Dubai-based ride-hailing app Careem has apologised to fans after it released an advert that ridicules divorce in Jordan.
“Our big family, we apologise for the video posted on social media, as we did not mean to offend any member of our community, especially women. We apologise to you and we are proud to serve you all!”
The advert shows a married couple arguing on the phone over the husband’s busy working schedule, after which the man, played by actor Imad Farajin, decides to divorce his wife.
He contacts Careem to deliver divorce papers to his wife, but changes his mind shortly after remembering that he still owes her 10,000 Jordanian dinars as part of their dowry agreement.
He calls Careem to cancel the delivery but it is too late, as the ride-hailing app had completed ‘the world’s fastest delivery’ in just 2 minutes.
The video posted on social media quickly garnered backlash from followers, with one Twitter user stating, “The world is progressing and you’re still making ads like these? Don’t you have a classier approach? Can’t you see that this isn’t funny?”
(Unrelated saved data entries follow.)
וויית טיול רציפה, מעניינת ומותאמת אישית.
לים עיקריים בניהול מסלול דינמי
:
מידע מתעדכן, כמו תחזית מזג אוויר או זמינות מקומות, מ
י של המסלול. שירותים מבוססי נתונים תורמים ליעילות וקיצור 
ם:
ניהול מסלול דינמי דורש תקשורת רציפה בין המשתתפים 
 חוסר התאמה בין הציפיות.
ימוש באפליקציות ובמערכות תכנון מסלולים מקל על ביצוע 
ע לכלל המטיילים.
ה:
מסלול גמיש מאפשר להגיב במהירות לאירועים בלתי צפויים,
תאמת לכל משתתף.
Another user said, “The idea is shallow and discriminates against women and our values and traditions in Jordan. The idea of divorce which you’re advertising because you’re ‘the fastest delivery’ is not appropriate – since when is divorce a laughing matter?”
Some users did not mind the ad, however, with one writing, “Why are you upset? Isn’t it true that marriage involves payments like any other merchandise?”
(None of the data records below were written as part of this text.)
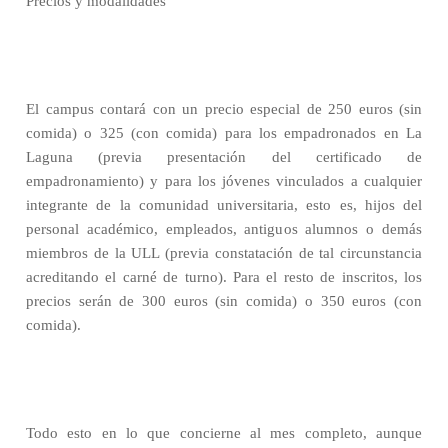
Precios y modalidades
El campus contará con un precio especial de 250 euros (sin
comida) o 325 (con comida) para los empadronados en La
Laguna (previa presentación del certificado de
empadronamiento) y para los jóvenes vinculados a cualquier
integrante de la comunidad universitaria, esto es, hijos del
personal académico, empleados, antiguos alumnos o demás
miembros de la ULL (previa constatación de tal circunstancia
acreditando el carné de turno). Para el resto de inscritos, los
precios serán de 300 euros (sin comida) o 350 euros (con
comida).
Todo esto en lo que concierne al mes completo, aunque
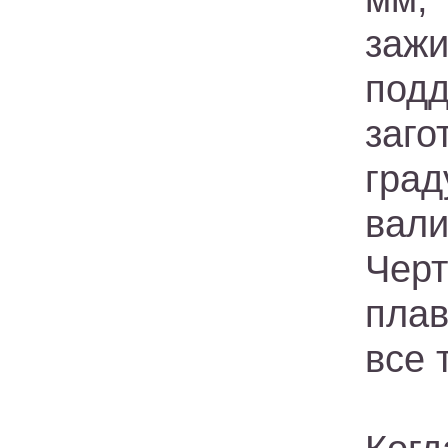
заж
под
заг
гра
вали
Черт
плав
все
Palestinian actor Imad Farajin is famous for starring in top-rated satirical show ‘Watan Ala Watar’ which uses comedy to tackle key political and societal subjects in the Arab world, including corruption, alcohol consumption and violence against women.
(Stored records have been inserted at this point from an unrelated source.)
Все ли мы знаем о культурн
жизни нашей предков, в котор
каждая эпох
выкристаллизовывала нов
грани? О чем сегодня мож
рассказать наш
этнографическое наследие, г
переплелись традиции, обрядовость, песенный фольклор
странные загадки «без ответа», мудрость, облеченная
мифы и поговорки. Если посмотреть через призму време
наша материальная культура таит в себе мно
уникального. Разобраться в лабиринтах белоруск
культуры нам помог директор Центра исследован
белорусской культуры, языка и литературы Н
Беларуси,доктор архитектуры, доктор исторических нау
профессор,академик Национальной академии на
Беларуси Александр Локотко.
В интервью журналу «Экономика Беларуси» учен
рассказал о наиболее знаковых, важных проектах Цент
Jordanian women were previously unable to initiate a divorce, until a temporary law released in 2001 allowed them to file for divorce if they agree to give up their rights to alimony and return the dowry they received from their husbands.
The UN has ranked Jordan as one of top 10 countries in the world with “high discriminatory” personal status laws against women.
While it saw a record number of female ministers in its government in 2018, its status on gender equality global indicators continues to decline.
A high rate of violence against women in Jordan saw the country ranked in the 135th position in the 2017 Global Gender Gap Report issued by the World Economic Forum.